### Material for the task ###

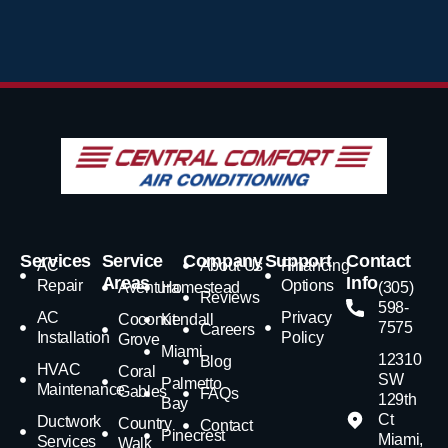
Services
Service
Company
Support
Contact
AC
About Us
Financing
Areas
Info
Repair
Options
Aventura
Homestead
(305)
Reviews
598-
AC
Privacy
Coconut
Kendall
7575
Careers
Installation
Policy
Grove
Miami
12310
Blog
HVAC
Coral
SW
Palmetto
Maintenance
Gables
FAQs
129th
Bay
Ct
Ductwork
Country
Contact
Pinecrest
Miami,
Services
Walk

###

● Problem details
Return exactly the lines from the line bearing "Maintenance" to the end of the records, inclusive of both; include no other lines.

● Problem solution
Maintenance
Gables
FAQs
129th
Bay
Ct
Ductwork
Country
Contact
Pinecrest
Miami,
Services
Walk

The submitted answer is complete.